(629e) A Novel Technique for Transiently Permeablizing E. coli to Enable Extracellular Protein Engineering

While many intracellular biological processes have been commercialized at scale via fermentation, many natively extracellular enzymes with potential industrial applications (e.g. – digestive oxidases that can break down large substrates or enzymes with high steric specificity for building pharmaceuticals) remain understudied due to limitations in laboratory engineering. Bacillus subtilis is an effective host organism for industrial scale production of some extracellular enzymes as it is naturally secretory, but lacks the convenience and broad suite of genetic tools available for protein engineering in Escherichia coli.
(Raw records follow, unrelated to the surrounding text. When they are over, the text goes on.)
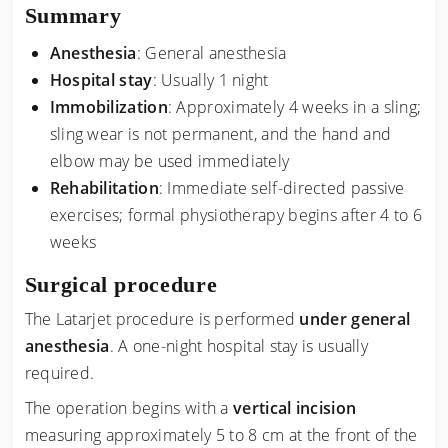
Summary
Anesthesia
: General anesthesia
Hospital stay
: Usually 1 night
Immobilization
: Approximately 4 weeks in a sling;
sling wear is not permanent, and the hand and
elbow may be used immediately
Rehabilitation
: Immediate self-directed passive
exercises; formal physiotherapy begins after 4 to 6
weeks
Surgical procedure
The Latarjet procedure is performed
under general
anesthesia
. A one-night hospital stay is usually
required.
The operation begins with a
vertical incision
measuring approximately 5 to 8 cm at the front of the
Unfortunately, E. coli and its close relatives in Pseudomonadota are not naturally secretory and current engineering for extracellular proteins is generally performed in low-throughput by purifying and characterizing mutant enzymes directly. In recent years, work has been done to develop E. coli strains with a permeable outer membrane phenotype that improves titers of recombinant proteins during fermentation and simplifies purification. This is usually accomplished by deleting or otherwise down regulating key outer membrane proteins, such as lipoproteins lpp and pal, peptidoglycan synthetases mrcA/B, and embedded porins like Omp A/C/F, resulting in a more porous membrane.
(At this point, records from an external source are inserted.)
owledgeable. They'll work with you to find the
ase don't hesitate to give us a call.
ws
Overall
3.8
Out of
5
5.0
To enable better extracellular protein engineering in E. coli, we are utilizing optimized inner membrane secretion, which is a native activity of E. coli, in combination with the permeable phenotype approach. Inner membrane secretion in E. coli is highly protein specific and generally directed by N-terminal fusion tags that are removed upon translocation to the periplasm. We are developing iterations of these tags to optimize this transport step in conjunction with a novel approach to outer membrane permeabilization; controlling expression of a small inhibiting RNA (siRNA) factor, MicL, which is involved in suppressing metabolically expensive production of proteins like lpp during cell stress. The intended effect is a transiently induced permeable outer membrane state that allows a bacterial culture to grow as normal until protein expression and export is desired. The siRNA mediated approach will be validated against previously tested genome knockouts of lpp and mrcA using quantitatively measured fluorescence of GFP recovered from different cell and media fractions to determine secretion efficiency. The permeable E. coli strains will be used to express variants of Proteinase K and other highly active proteases which are normally toxic within the cytoplasm. Mutant libraries of these proteases will be screened to isolate improved variants and establish this approach for high-throughput engineering of secretory proteins.